Task details: Search the material below for the word "Blom". Copy every line that has it.
::::::::::
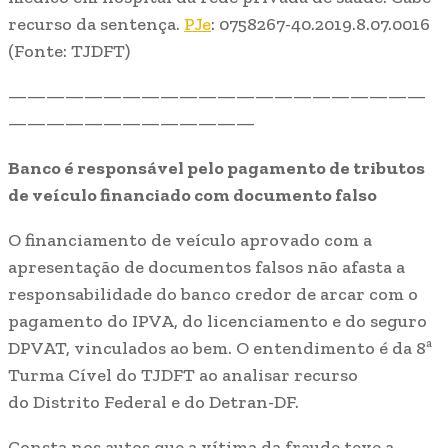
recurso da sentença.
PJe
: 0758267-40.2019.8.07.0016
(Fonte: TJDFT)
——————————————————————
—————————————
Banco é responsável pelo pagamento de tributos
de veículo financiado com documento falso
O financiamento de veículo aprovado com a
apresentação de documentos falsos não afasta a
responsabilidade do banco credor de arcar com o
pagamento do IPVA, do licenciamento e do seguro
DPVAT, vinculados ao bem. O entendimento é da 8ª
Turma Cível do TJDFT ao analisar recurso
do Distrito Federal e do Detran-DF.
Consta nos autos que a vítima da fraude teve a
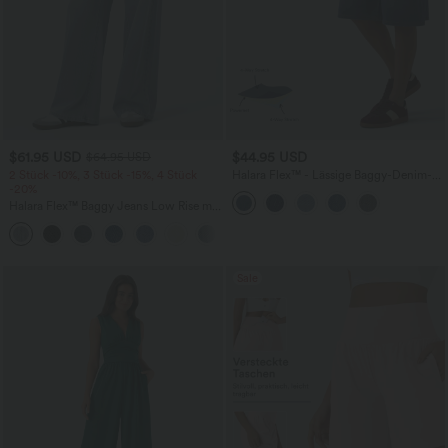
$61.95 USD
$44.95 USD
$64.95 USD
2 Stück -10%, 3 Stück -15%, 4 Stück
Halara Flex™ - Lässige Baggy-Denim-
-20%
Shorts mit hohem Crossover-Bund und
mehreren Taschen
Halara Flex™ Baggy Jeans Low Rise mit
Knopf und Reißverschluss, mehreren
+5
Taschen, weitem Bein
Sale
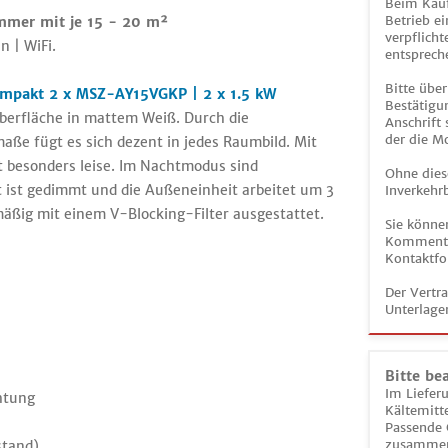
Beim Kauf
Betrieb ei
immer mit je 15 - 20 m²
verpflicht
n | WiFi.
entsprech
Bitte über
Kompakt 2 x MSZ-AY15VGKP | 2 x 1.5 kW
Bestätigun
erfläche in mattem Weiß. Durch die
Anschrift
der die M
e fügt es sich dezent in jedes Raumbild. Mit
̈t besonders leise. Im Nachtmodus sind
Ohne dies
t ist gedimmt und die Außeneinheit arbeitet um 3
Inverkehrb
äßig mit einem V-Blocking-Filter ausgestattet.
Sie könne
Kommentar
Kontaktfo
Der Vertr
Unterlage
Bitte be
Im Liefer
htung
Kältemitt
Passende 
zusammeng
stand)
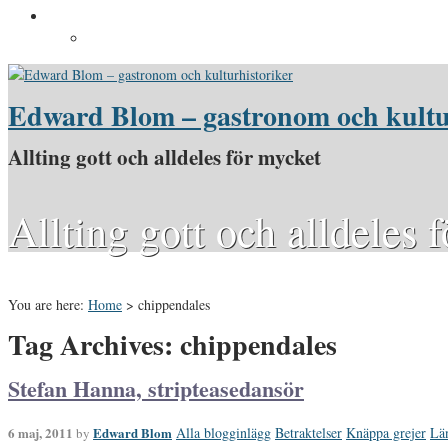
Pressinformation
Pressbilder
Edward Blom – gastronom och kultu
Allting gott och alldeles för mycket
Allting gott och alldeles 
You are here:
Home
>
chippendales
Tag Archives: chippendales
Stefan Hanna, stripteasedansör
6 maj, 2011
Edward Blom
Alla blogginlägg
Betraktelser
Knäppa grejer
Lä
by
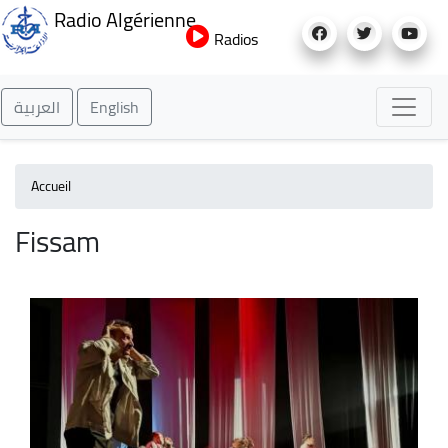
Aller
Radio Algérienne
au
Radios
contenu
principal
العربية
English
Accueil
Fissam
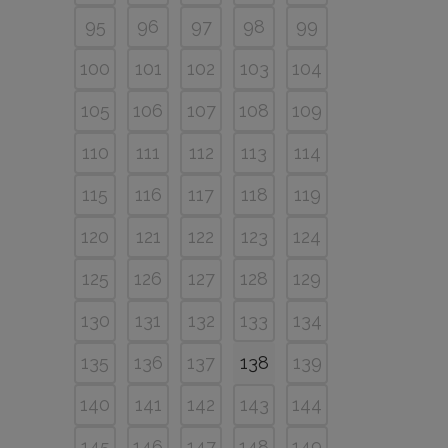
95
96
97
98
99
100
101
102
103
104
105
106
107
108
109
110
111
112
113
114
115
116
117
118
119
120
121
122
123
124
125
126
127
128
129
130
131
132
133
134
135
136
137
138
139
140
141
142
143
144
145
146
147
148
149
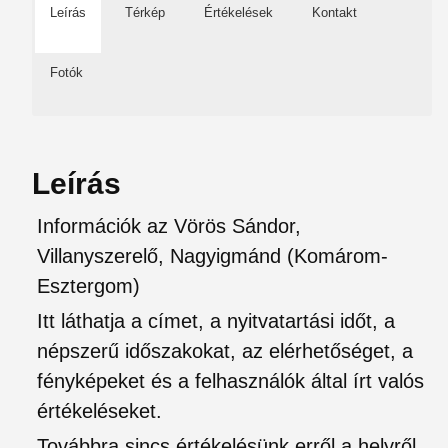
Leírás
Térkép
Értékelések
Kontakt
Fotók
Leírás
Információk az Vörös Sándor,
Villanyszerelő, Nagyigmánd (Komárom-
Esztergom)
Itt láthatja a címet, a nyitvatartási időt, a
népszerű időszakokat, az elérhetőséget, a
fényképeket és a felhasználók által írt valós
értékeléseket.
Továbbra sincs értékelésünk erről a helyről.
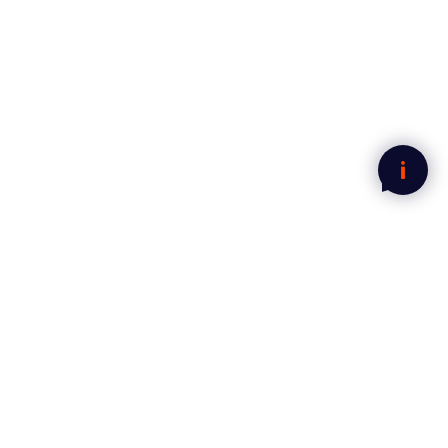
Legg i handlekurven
::::::::::
Answer to the exercise:
Edward Blom – gastronom och kultu
Edward Blom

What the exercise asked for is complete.